What is needed => Show every line of the records below that contains the word "much".

[Transcribed page contents]
* * * *

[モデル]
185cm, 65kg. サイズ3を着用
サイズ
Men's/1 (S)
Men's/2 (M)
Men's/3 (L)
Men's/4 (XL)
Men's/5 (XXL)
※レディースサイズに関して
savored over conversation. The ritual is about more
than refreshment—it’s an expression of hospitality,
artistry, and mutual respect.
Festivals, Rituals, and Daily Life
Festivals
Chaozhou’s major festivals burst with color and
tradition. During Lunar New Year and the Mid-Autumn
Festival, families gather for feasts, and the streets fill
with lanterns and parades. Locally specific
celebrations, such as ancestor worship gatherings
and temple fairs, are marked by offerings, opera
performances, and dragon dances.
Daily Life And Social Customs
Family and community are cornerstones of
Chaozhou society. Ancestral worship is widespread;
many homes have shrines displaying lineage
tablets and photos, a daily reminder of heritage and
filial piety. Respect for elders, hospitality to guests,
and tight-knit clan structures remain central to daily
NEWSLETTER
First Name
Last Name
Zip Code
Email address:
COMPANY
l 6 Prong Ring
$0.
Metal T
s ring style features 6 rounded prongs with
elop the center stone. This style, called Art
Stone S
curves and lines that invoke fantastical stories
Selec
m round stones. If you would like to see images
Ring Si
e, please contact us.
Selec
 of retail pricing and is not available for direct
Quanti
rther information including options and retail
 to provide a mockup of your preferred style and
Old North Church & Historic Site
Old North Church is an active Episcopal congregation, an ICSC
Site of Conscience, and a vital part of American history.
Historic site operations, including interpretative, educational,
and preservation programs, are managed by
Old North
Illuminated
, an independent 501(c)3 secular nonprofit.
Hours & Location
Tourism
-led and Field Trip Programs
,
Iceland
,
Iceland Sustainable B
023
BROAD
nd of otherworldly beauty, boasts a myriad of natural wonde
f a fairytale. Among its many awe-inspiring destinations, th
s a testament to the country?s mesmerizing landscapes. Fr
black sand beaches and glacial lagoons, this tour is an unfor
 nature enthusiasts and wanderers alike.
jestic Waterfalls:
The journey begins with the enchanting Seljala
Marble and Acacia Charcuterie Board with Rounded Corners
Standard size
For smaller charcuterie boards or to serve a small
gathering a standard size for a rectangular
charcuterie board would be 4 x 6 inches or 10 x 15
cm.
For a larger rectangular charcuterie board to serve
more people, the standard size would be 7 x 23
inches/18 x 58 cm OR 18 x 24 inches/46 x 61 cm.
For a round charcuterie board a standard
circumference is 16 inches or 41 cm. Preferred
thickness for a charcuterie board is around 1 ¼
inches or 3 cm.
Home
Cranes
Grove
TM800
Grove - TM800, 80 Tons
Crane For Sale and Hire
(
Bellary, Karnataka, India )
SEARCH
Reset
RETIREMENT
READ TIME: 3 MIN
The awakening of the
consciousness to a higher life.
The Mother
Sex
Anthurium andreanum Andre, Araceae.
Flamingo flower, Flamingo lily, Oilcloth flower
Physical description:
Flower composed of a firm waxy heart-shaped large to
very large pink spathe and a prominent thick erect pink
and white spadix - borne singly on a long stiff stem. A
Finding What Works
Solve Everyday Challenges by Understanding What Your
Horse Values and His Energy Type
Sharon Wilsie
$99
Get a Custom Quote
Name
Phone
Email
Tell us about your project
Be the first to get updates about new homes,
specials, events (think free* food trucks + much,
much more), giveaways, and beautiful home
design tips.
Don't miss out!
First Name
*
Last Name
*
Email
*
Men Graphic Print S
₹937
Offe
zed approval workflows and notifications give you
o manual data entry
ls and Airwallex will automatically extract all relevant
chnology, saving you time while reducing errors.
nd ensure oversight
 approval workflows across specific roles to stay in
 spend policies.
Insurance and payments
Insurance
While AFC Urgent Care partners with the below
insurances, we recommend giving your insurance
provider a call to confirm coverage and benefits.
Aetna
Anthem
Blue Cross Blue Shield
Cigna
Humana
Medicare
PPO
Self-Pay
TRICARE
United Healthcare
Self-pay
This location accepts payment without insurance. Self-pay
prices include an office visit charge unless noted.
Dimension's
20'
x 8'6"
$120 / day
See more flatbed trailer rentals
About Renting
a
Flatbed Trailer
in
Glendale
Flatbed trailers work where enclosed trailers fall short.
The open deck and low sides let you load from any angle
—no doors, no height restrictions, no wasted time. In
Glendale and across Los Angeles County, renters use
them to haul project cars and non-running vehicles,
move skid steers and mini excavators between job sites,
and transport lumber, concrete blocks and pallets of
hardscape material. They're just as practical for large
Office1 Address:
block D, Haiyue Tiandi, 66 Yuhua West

* * * *

Your solution =>
specials, events (think free* food trucks + much,
much more), giveaways, and beautiful home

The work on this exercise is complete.